2606.18582

Total: 1

#1 Technical Report for ICRA 2026 GOOSE 2D Fine-Grained Semantic Segmentation Challenge: Leveraging DINOv3 for Robust Outdoor Scene Understanding in Field Robotics [PDF] [Copy] [Kimi] [REL]

Authors: Jaeil Park, Hyobin Choi, Sangjin Lee, Hyungtae Lim, Sung-Hoon Yoon

The GOOSE 2D Fine-Grained Semantic Segmentation Challenge at the ICRA 2026 Workshop on Field Robotics evaluates dense semantic segmentation of off-road imagery over a fine-grained taxonomy of 64 classes and 11 evaluated non-void coarse categories. We present the first-place solution to this challenge.
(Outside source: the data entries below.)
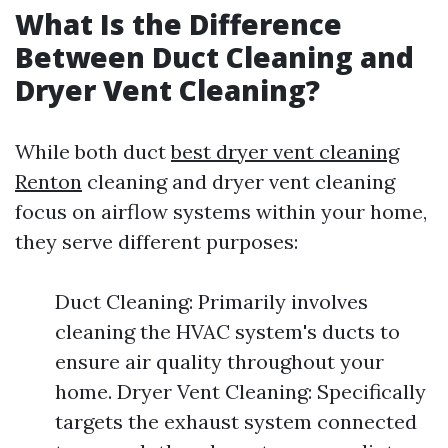
What Is the Difference
Between Duct Cleaning and
Dryer Vent Cleaning?
While both duct
best dryer vent cleaning
Renton
cleaning and dryer vent cleaning
focus on airflow systems within your home,
they serve different purposes:
Duct Cleaning: Primarily involves
cleaning the HVAC system's ducts to
ensure air quality throughout your
home. Dryer Vent Cleaning: Specifically
targets the exhaust system connected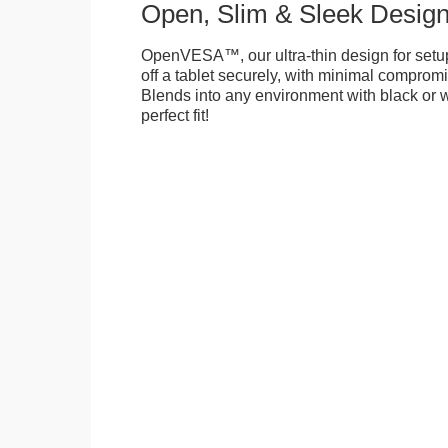
Open, Slim & Sleek Desig
OpenVESA™, our ultra-thin design for setu
off a tablet securely, with minimal compromi
Blends into any environment with black or w
perfect fit!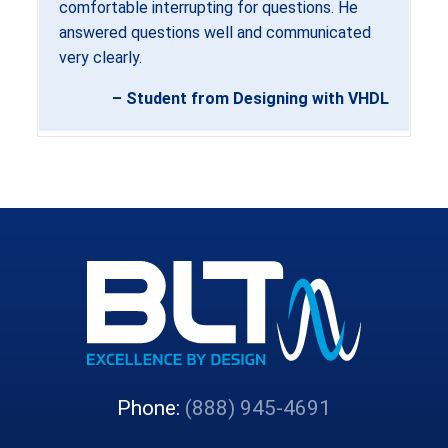
comfortable interrupting for questions. He
answered questions well and communicated
very clearly.
– Student from Designing with VHDL
Phone:
(888) 945-4691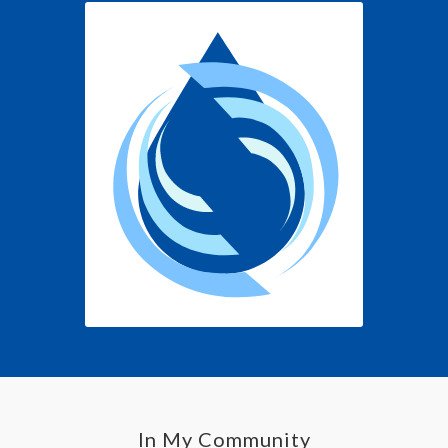
In My Community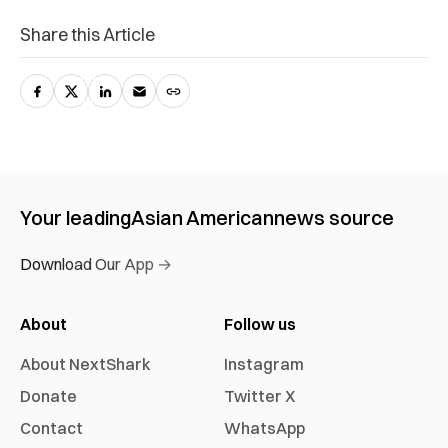
Share this Article
Your leading
Asian American
news source
Download Our App →
About
Follow us
About NextShark
Instagram
Donate
Twitter X
Contact
WhatsApp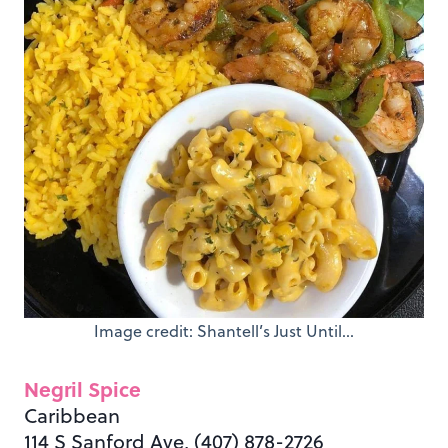
Image credit: Shantell’s Just Until…
Negril Spice
Caribbean
114 S Sanford Ave, (407) 878-2726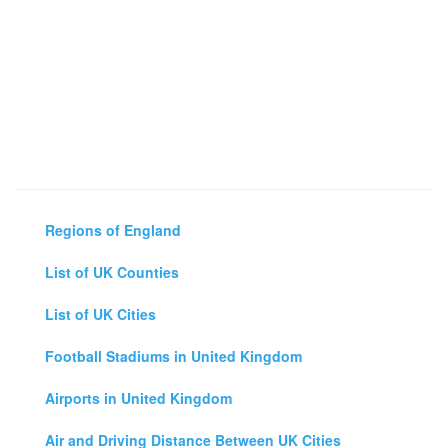
Regions of England
List of UK Counties
List of UK Cities
Football Stadiums in United Kingdom
Airports in United Kingdom
Air and Driving Distance Between UK Cities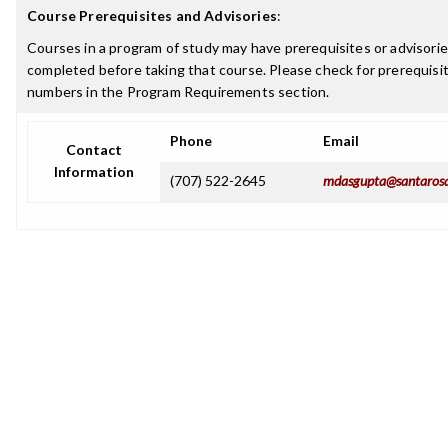
Course Prerequisites and Advisories
:
Courses in a program of study may have prerequisites or advisorie
completed before taking that course. Please check for prerequisit
numbers in the Program Requirements section.
Phone
Email
Contact
Information
(707) 522-2645
mdasgupta@santarosa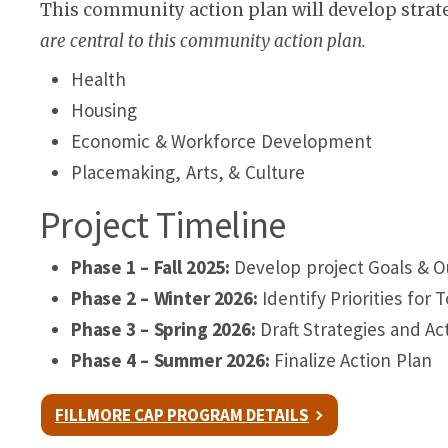
This community action plan will develop strate
are central to this community action plan.
Health
Housing
Economic & Workforce Development
Placemaking, Arts, & Culture
Project Timeline
Phase 1 – Fall 2025:
Develop project Goals & 
Phase 2 – Winter 2026:
Identify Priorities for 
Phase 3 – Spring 2026:
Draft Strategies and Ac
Phase 4 – Summer 2026:
Finalize Action Plan
FILLMORE CAP PROGRAM DETAILS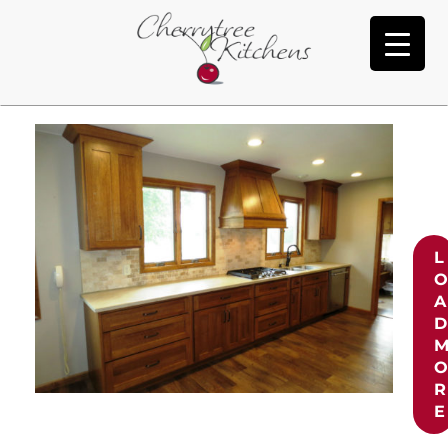
Heaton
L
A
D
R
E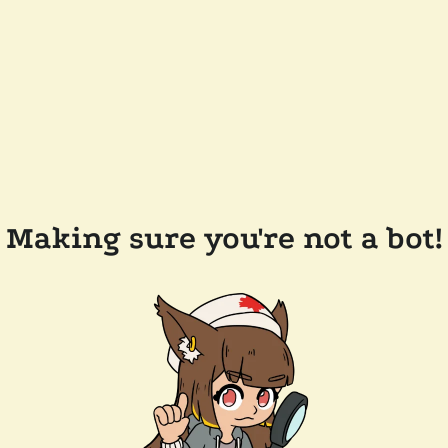
Making sure you're not a bot!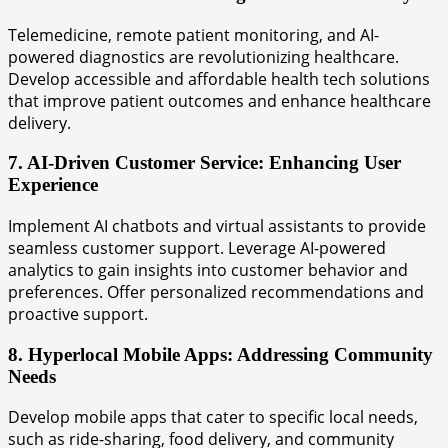
Telemedicine, remote patient monitoring, and AI-
powered diagnostics are revolutionizing healthcare.
Develop accessible and affordable health tech solutions
that improve patient outcomes and enhance healthcare
delivery.
7. AI-Driven Customer Service: Enhancing User
Experience
Implement AI chatbots and virtual assistants to provide
seamless customer support. Leverage AI-powered
analytics to gain insights into customer behavior and
preferences. Offer personalized recommendations and
proactive support.
8. Hyperlocal Mobile Apps: Addressing Community
Needs
Develop mobile apps that cater to specific local needs,
such as ride-sharing, food delivery, and community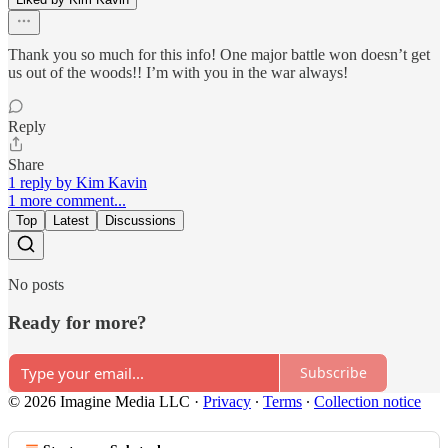
Thank you so much for this info! One major battle won doesn’t get
us out of the woods!! I’m with you in the war always!
Reply
Share
1 reply by Kim Kavin
1 more comment...
Top
Latest
Discussions
No posts
Ready for more?
Subscribe
© 2026 Imagine Media LLC
·
Privacy
∙
Terms
∙
Collection notice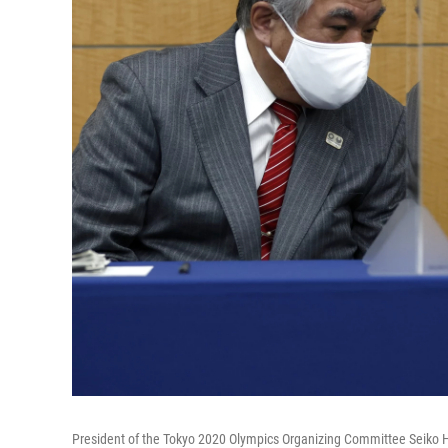
President of the Tokyo 2020 Olympics Organizing Committee Seiko H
Our solution comprises two complementary improvements: (a) a network-level design that combines a self-supervised DINOv3 ViT-L/16 backbone, a ViT-Adapter, and a Mask2Former mask-classification decoder, together with a coarse-category auxiliary loss on the global [CLS] token; and (b) an inference-time aggregation strategy based on multi-scale and horizontal-flip test-time augmentation and an ensemble of the top three checkpoints selected using Codabench scores. Our method achieves an official composite score of 76.57%, consisting of 69.32% fine-class mIoU and 83.81% category-level mIoU, and ranks first on the final phase leaderboard: www.codabench.org/competitions/14257/#/results-tab.

Subjects: Computer Vision and Pattern Recognition , Robotics , Image and Video Processing

Publish: 2026-06-17 01:13:22 UTC